The invention relates to a cable technique, namely, to designs of wires. The technical result consists in increasing the resistance to the spread of the electric arc and facilitating removal of insulation during installation with high mechanical and radiation stability. In the electric wire containing a conductive core and an insulation layer on a polyimide base isolation further comprises an inner layer previously formed on the conductive wire by passing it through aqueous suspension of PTFE and subsequent heat treatment, and the thickness ratio of the inner layer of insulation to the outside on a polyimide base is 1:25-1:6. table 2., 1 Il.

The invention relates to a cable technology, in particular to designs wires, designed for operation in conditions of high temperatures and high radiation.

In cable technology is widely used wire containing a conductive core and an insulation, which depending on what they use wire, made of different materials. As a rule, it must be heat-resistant, elastic is aprobadas conductor and the insulation of the inner layer, formed by PTFE tapes, namely polytetrafluoroethylene and an outer layer of fusible copolymer of tetrafluoroethylene with PERFLUORO(alkyl)vinyl esters [3]. This wire is reliable at high temperatures up to +250oC, cyclic impact and an electric voltage of 100 V, 50 Hz. However, wires with such isolation have low radiation resistance, low mechanical strength, are unsuitable for operation at low temperatures due to their ludoteques. The cold fluidity leads to the bursting of the insulating layer under the influence of mechanical loads even at low temperatures, and low mechanical strength to the necessity of applying an insulating layer of a thickness of not less than 0.2 - 0.3 mm, which increases the size and mass of the wire.

The closest device that solves the task of creating an electric wire with little insulation thickness and small in size and weight with high resolution, high mechanical strength, is an electric wire containing a conductive core and an insulation, which represents a polyimide film [4], for example, in the form printed on the core insulating polyimide varnish HELL-9103 on Twardoski, does not soften up to the decomposition temperature (400oC) due to their high mechanical strength can be used for wire insulation in the form of very thin layers of 0.05 - 0.1 mm), so the wires have small dimensions and weight, which is especially valuable for space and aviation technology.

However, these wires have low resistance to the spread of the electric arc along the length of the tow during its formation due to damage to the insulation of adjacent wires. Formed under high temperature conductive consobrina and gaseous products of decomposition (pyrolysis) help to maintain the arc and its distribution along the length collected in the wiring harness that could cause a fire in an electrical network. The arc extends at a voltage higher than 12V, which limits the operating voltage when the use of such wires despite the high dielectric strength. In addition, when Stripping during installation polyimide insulation, which, as a rule, is applied by applying a polyimide varnish on the surface of the conductors with a subsequent heat treatment, it is difficult is removed from the conductors due to high adhesion.

nosti to the distribution of the electric arc, facilitating removal of insulation during installation while maintaining all other positive properties of the wires, including radiation resistance and mechanical strength.

This technical result is achieved that the electric wire containing a conductive core and an insulation deposited on the core layer on a polyimide base isolation further comprises an inner layer previously formed on the conductive wire by passing it through aqueous suspension of PTFE and subsequent heat treatment, when the ratio of the thickness of the inner layer to the thickness of a layer on a polyimide base 1:25 - 1:6.

The drawing shows the proposed electric wire, where 1 - the conductors, 2 - inner insulation layer formed on the conductive wire by passing it through aqueous suspension of PTFE and the subsequent heat-treatment, 3 - outer layer on a polyimide base. Depending on the operating conditions of the electric wire and requirements for radiation resistance, mechanical strength ratio of the thickness of the layer 2 to the thickness of layer 3 is 1: 25 - 1:6.
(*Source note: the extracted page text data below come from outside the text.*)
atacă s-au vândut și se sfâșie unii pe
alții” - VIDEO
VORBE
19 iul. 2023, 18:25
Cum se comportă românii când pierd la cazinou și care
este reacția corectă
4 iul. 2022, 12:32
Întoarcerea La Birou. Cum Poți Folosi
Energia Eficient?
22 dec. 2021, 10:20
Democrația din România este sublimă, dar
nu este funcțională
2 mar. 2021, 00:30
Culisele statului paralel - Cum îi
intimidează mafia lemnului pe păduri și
For the manufacture of electric wires conductive core is passed through the installation with water susp is SUP>C. the Thickness of the inner layer, as a rule, corresponds to 0.01 - 0.015 mm, but can reach 0.04 mm and is governed by the number of passes the conductors through the bath with the suspension of PTFE and furnace for heat treatment. Then a conductive core with an already deposited layer of PTFE is passed through the camera amlici, where on its surface put a layer on a polymer basis, such as insulating varnish of polyimide brand AD-9103 beyond 6-19.283-85. The thickness of the insulation of the wires of this design is obtained 0,07 - 0,1 mm Since the thickness of the inner layer is much less than the thickness of the outer polyimide layer, an inner fluoropolymer layer has no significant effect on the strength and mechanical properties, including resistance to radiation, the electric wires of the proposed design does not increase the weight and dimensions of the wires, which is especially important when using them as wires in space and aviation technology.
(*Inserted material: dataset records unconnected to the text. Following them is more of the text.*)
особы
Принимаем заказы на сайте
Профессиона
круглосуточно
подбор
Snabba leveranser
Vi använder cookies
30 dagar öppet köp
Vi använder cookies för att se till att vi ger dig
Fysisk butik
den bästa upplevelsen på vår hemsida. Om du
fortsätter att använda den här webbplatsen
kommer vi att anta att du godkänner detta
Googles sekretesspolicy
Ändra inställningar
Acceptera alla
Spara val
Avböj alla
Use wires of the proposed design allows you to extend the range of cross sections up to 0.5 mm (whereas in the prototype - to 0.35 mm), as it significantly increases the voltage distribution of the arc. All CSOs, in what conditions you expect to use electric wire, as well as the geometric dimensions of the wire, the ratio of the thickness of the layers (the inner bore to the outer polyimide) choose from 1: 25 to 1:6. Table 2 presents characteristics of the wires of the proposed design depending on the ratio of the thickness of the layers. The table shows that the execution of the outer insulation layer of a thickness of less than 6 times the thickness of the inner layer, is impractical because deteriorate the mechanical characteristics of the insulated wire due to insufficient thickness of the polyimide layer. Execution of the outer layer is thicker than 25 times the inner leads to unnecessary increase in the weight and size of the wire.

SOURCES OF INFORMATION

1. USSR author's certificate 1362917, CL H 01 7/02, 1987

2. USSR author's certificate 1775734, CL H 01 7/02, 1992

3. USSR author's certificate 1405590, CL H 01 7/02, 1995

4. Astacin Century. Century. and other "electrical Insulating varnishes) Chemistry, 1981, S. 97-106.

Electric wire containing a conductive core and an insulation deposited on the core layer on a polyimide base, characterized in that the isolation of additional sideswipes PTFE with a subsequent heat treatment, when the ratio of the thickness of the inner layer to the thickness of a layer on a polyimide base 1 : 25 - 1 : 6.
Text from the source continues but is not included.